New radio telescope technology deployed at the Parkes radio telescope facility, in Australia, will permit astronomers to monitor a wider array of radio waves coming from space objects. The new kit is a receptor, a so-called “bionic ear” for listening to the Universe.
The new tool will catch radio waves and transform them into electrical impulses for astronomers to examine.
The tool has been devised by CSIRO (Commonwealth Scientific and Industrial Research Organisation) and a group of Australian universities headed by the Swinburne University of Technology, the Max Planck Institute of Radio Astronomy of Germany, and the Academy of Sciences of China.
“Stars and galaxies ‘sing’ with different voices, some high, some low. It’s like a choir,” said George Hobbs from CSIRO.
The new “bionic ear” equipment will hear more of the Universe
A “bionic ear” receiver is used to identify the radio frequencies that the radio telescope can listen to. “So far we’ve had receivers that listened to only one part of the chorus at a time. This new one allows us to hear the whole choir at once,” said Hobbs.

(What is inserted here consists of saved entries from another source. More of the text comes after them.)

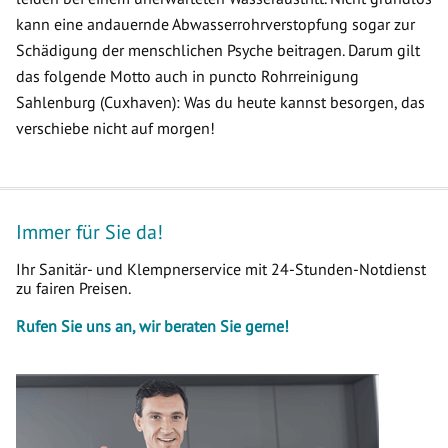
kann eine andauernde Abwasserrohrverstopfung sogar zur
Schädigung der menschlichen Psyche beitragen. Darum gilt
das folgende Motto auch in puncto Rohrreinigung
Sahlenburg (Cuxhaven): Was du heute kannst besorgen, das
verschiebe nicht auf morgen!
Immer für Sie da!
Ihr Sanitär- und Klempnerservice mit 24-Stunden-Notdienst
zu fairen Preisen.
Rufen Sie uns an, wir beraten Sie gerne!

The new receiver provides a very wide frequency band coverage, ranging from 700 MHz to 4 GHz. Alone it does the job of several other receptors and also provides extra frequencies that are not available to other radio telescopes.
The projects run and operated at the Parkes radio telescope, in Australia, are involving the search for gravitational waves coming from the black holes which have formed during the early stages of the Universe, the survey on the neutron stars’ interior, as well as the mapping of the magnetic waves which traverse the Milky Way.
The new “bionic ear” receiver will permit the Parkes radio telescope to conduct multiple assignments at once. “While some of us are timing a pulsar, other astronomers may be looking for signs of newborn stars,” Hobbs said.